1. Как мы приехали в Германию

Алёна Шаламина
В 1993 году мы переселились в Германию как русские немцы - поздние переселенцы.

В России тогда была разруха. В Москве в аэропорту ветер гонял мусор по площади. И кофе мы пили в аэропорту из одноразовых пластмассовых стаканчиков, и впечатление было такое, что стаканчики не совсем новые.

Мы - это мой сын и я. Мне было тридцать шесть лет, сыну шестнадцать.

Прилетели во Франкфурт-на-Майне, бодро прошли паспортный контроль и бодро зашагали вперед в неизвестность, с любопытством оглядываясь по сторонам. Вид у нас, наверно, был неискушенный, неопытный, потому что одна немка, летевшая с нами в самолете, стала спрашивать, к кому мы прилетели, встречают ли нас, и т. п. Показала нам молодых людей, представителей Красного креста, говорит:

- Вам надо, наверно, к ним.

Подошли мы к ним, и возле них стала постепенно собираться толпа таких же переселенцев.

Посадили нас в большой автобус и повезли по автобану. Мужики дружно восхищались качеством дороги.
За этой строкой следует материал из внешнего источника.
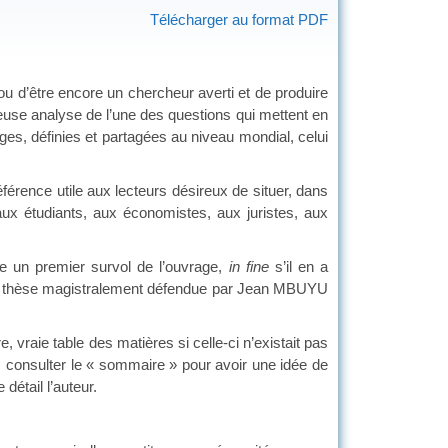
Télécharger au format PDF
d’être encore un chercheur averti et de produire
euse analyse de l’une des questions qui mettent en
rges, définies et partagées au niveau mondial, celui
érence utile aux lecteurs désireux de situer, dans
ux étudiants, aux économistes, aux juristes, aux
un premier survol de l’ouvrage,
in fine
s’il en a
e la thèse magistralement défendue par Jean MBUYU
, vraie table des matières si celle-ci n’existait pas
, consulter le « sommaire » pour avoir une idée de
détail l’auteur.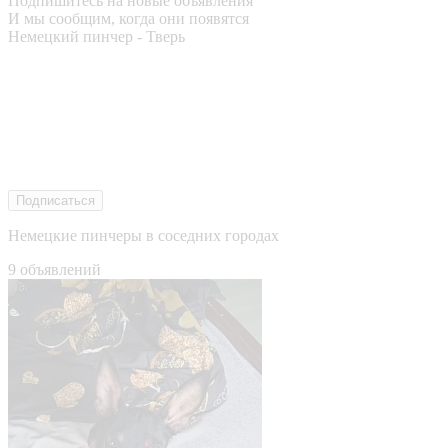
Подпишитесь на новые объявления
И мы сообщим, когда они появятся
Немецкий пинчер - Тверь
Подписаться
Немецкие пинчеры в соседних городах
9 объявлений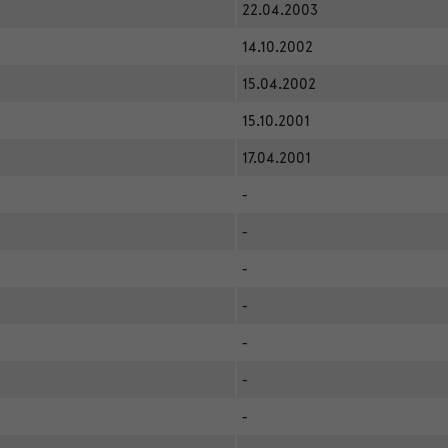
22.04.2003
14.10.2002
15.04.2002
15.10.2001
17.04.2001
-
-
-
-
-
-
-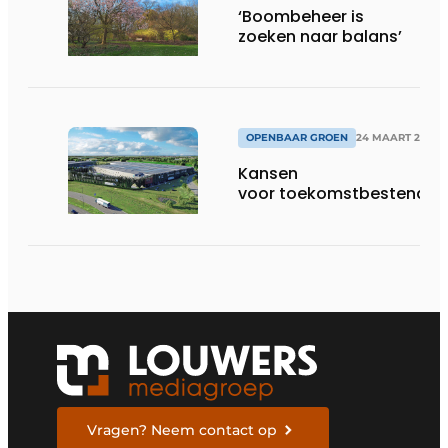
‘Boombeheer is
zoeken naar balans’
OPENBAAR GROEN
24 MAART 2026
Kansen
voor toekomstbestendige 
Vragen? Neem contact op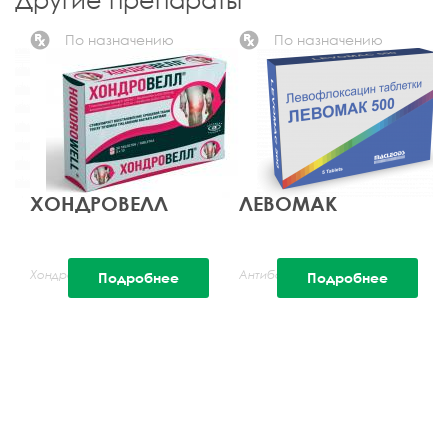
По назначению
По назначению
ХОНДРОВЕЛЛ
ЛЕВОМАК
Хондропротекторы
Антибактериальные
Подробнее
Подробнее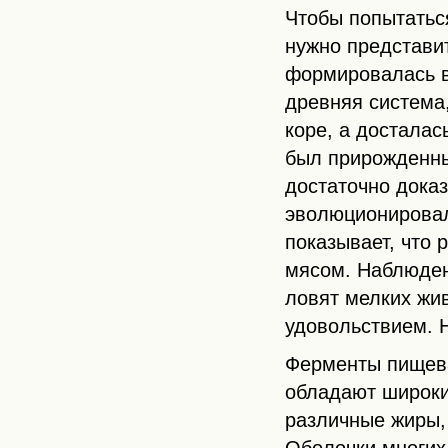
Чтобы попытаться
нужно представит
формировалась в
древняя система
коре, а досталас
был прирожденны
достаточно дока
эволюционировал
показывает, что 
мясом. Наблюден
ловят мелких жи
удовольствием. Н
Ферменты пищева
обладают широки
различные жиры, 
Оболочки многих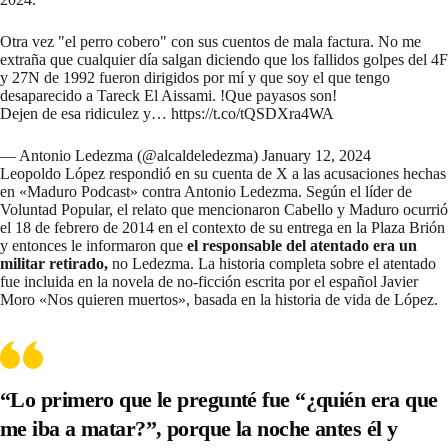
Otra vez "el perro cobero" con sus cuentos de mala factura. No me
extraña que cualquier día salgan diciendo que los fallidos golpes del 4F
y 27N de 1992 fueron dirigidos por mí y que soy el que tengo
desaparecido a Tareck El Aissami. !Que payasos son!
Dejen de esa ridiculez y…
https://t.co/tQSDXra4WA
— Antonio Ledezma (@alcaldeledezma)
January 12, 2024
Leopoldo López respondió en su cuenta de X a las acusaciones hechas
en «Maduro Podcast» contra Antonio Ledezma. Según el líder de
Voluntad Popular, el relato que mencionaron Cabello y Maduro ocurrió
el 18 de febrero de 2014 en el contexto de su entrega en la Plaza Brión
y entonces le informaron que
el responsable del atentado era un
militar retirado,
no Ledezma. La historia completa sobre el atentado
fue incluida en la novela de no-ficción escrita por el español Javier
Moro «Nos quieren muertos», basada en la historia de vida de López.
“Lo primero que le pregunté fue “¿quién era que
me iba a matar?”, porque la noche antes él y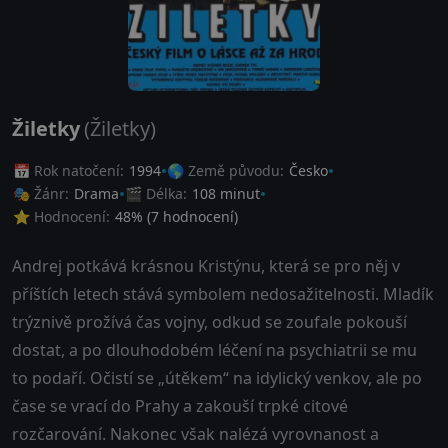
Žiletky
(Žiletky)
📅 Rok natočení:
1994
🌎 Země původu:
Česko
🎭 Žánr:
Drama
🎬 Délka:
108 minut
⭐ Hodnocení:
48
% (
7
hodnocení)
Andrej potkává krásnou Kristýnu, která se pro něj v
příštích letech stává symbolem nedosažitelnosti. Mladík
trýznivě prožívá čas vojny, odkud se zoufale pokouší
dostat, a po dlouhodobém léčení na psychiatrii se mu
to podaří. Očistí se „útěkem“ na idylický venkov, ale po
čase se vrací do Prahy a zakouší trpké citové
rozčarování. Nakonec však nalézá vyrovnanost a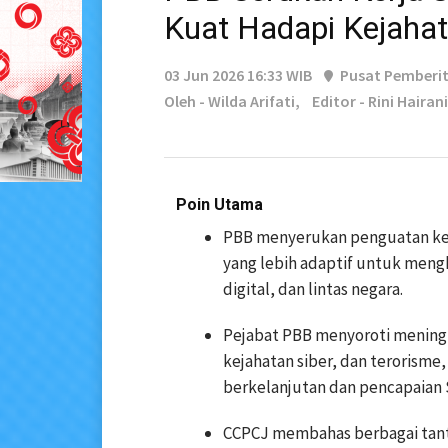
Kuat Hadapi Kejaha
03 Jun 2026 16:33 WIB
Pusat Pemberi
Oleh - Wilda Arifati,
Editor - Rini Hairani
Poin Utama
PBB menyerukan penguatan kerj
yang lebih adaptif untuk men
digital, dan lintas negara.
Pejabat PBB menyoroti meningk
kejahatan siber, dan terorism
berkelanjutan dan pencapaian 
CCPCJ membahas berbagai tan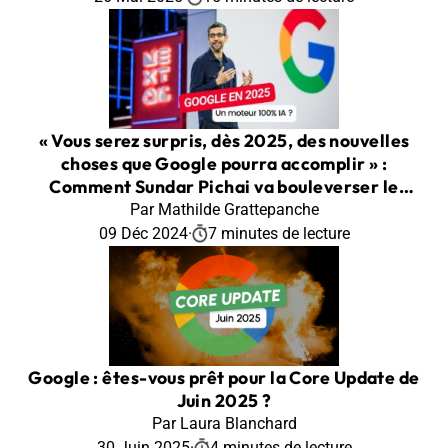
« Vous serez surpris, dès 2025, des nouvelles
choses que Google pourra accomplir » :
Comment Sundar Pichai va bouleverser le
moteur de recherche avec l’IA
Par Mathilde Grattepanche
09 Déc 2024
·
7 minutes de lecture
Google : êtes-vous prêt pour la Core Update de
Juin 2025 ?
Par Laura Blanchard
30 Juin 2025
·
4 minutes de lecture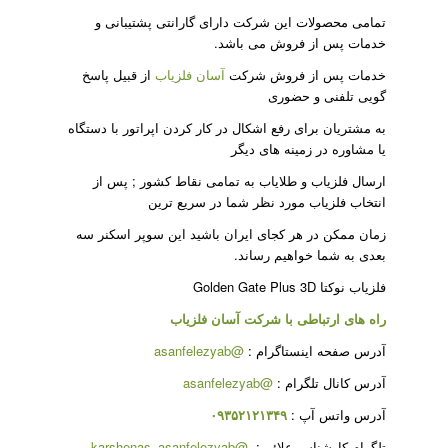
تمامی محصولات این شرکت دارای گارانتی پشتیبانی و
خدمات پس از فروش می باشد.
خدمات پس از فروش شرکت
آسان فلزیاب
از قبیل پاسخ
گویی تلفنی و حضوری
به مشتریان برای رفع اشکال در کار کردن اپراتور با دستگاه
یا مشاوره در زمینه های دیگر
ارسال فلزیاب و طلایاب به تمامی نقاط کشور ; پس از
انتخاب فلزیاب مورد نظر شما در سریع ترین
زمان ممکن در هر کجای ایران باشید این سوپر اسکنر سه
بعدی به شما خواهیم رساند.
فلزیاب نوکتا Golden Gate Plus 3D
راه های ارتباطی با شرکت
آسان فلزیاب
آدرس صفحه اینستاگرام :
@asanfelezyab
آدرس کانال تلگرام :
@asanfelezyab
آدرس واتس آپ :
۰۹۳۵۲۱۲۱۳۴۹
تلگرام کارشناس علائم :
@karshenas_asanfelezyab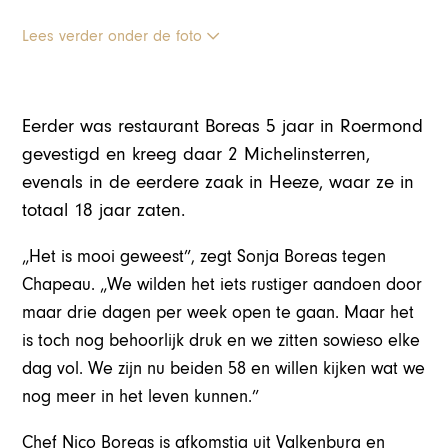
Lees verder onder de foto
Eerder was restaurant Boreas 5 jaar in Roermond
gevestigd en kreeg daar 2 Michelinsterren,
evenals in de eerdere zaak in Heeze, waar ze in
totaal 18 jaar zaten.
„Het is mooi geweest”, zegt Sonja Boreas tegen
Chapeau. „We wilden het iets rustiger aandoen door
maar drie dagen per week open te gaan. Maar het
is toch nog behoorlijk druk en we zitten sowieso elke
dag vol. We zijn nu beiden 58 en willen kijken wat we
nog meer in het leven kunnen.”
Chef Nico Boreas is afkomstig uit Valkenburg en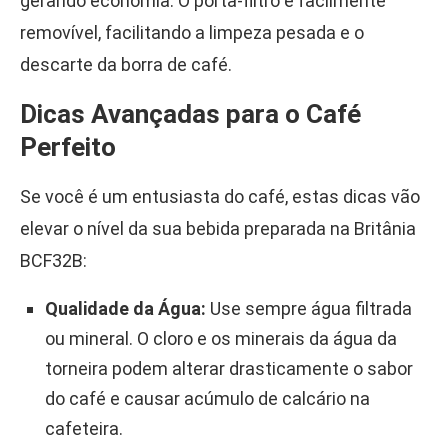
gerando economia. O porta-filtro é facilmente
removível, facilitando a limpeza pesada e o
descarte da borra de café.
Dicas Avançadas para o Café
Perfeito
Se você é um entusiasta do café, estas dicas vão
elevar o nível da sua bebida preparada na Britânia
BCF32B:
Qualidade da Água:
Use sempre água filtrada
ou mineral. O cloro e os minerais da água da
torneira podem alterar drasticamente o sabor
do café e causar acúmulo de calcário na
cafeteira.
А меня отправили к водителю спросить, куда нас везут. Везли нас во Фридланд в Нижней Саксонии. Это деревня, в которой находится пограничный переходный лагерь.

Никаких приветствий не было. Дама среднего возраста в униформе медсестры спросила нашу толпу, выстроившуюся вокруг нее полукругом, есть ли больные. Женщина с маленьким ребенком сказала, что ребенок простужен. Медсестра глянула на нее издалека и сказала:

- Когда у нас дети простужены, мы их тепло одеваем.

На этом вопрос о больных был закрыт.

Пришел дядька и стал распределять нас по комнатам. Просто показывал пальцем:

- Вы, и вы, и вы...

Повёл нас маленькой толпой в один из аккуратных деревянных бараков и показал нам всем комнату: входите, мол, располагайтесь.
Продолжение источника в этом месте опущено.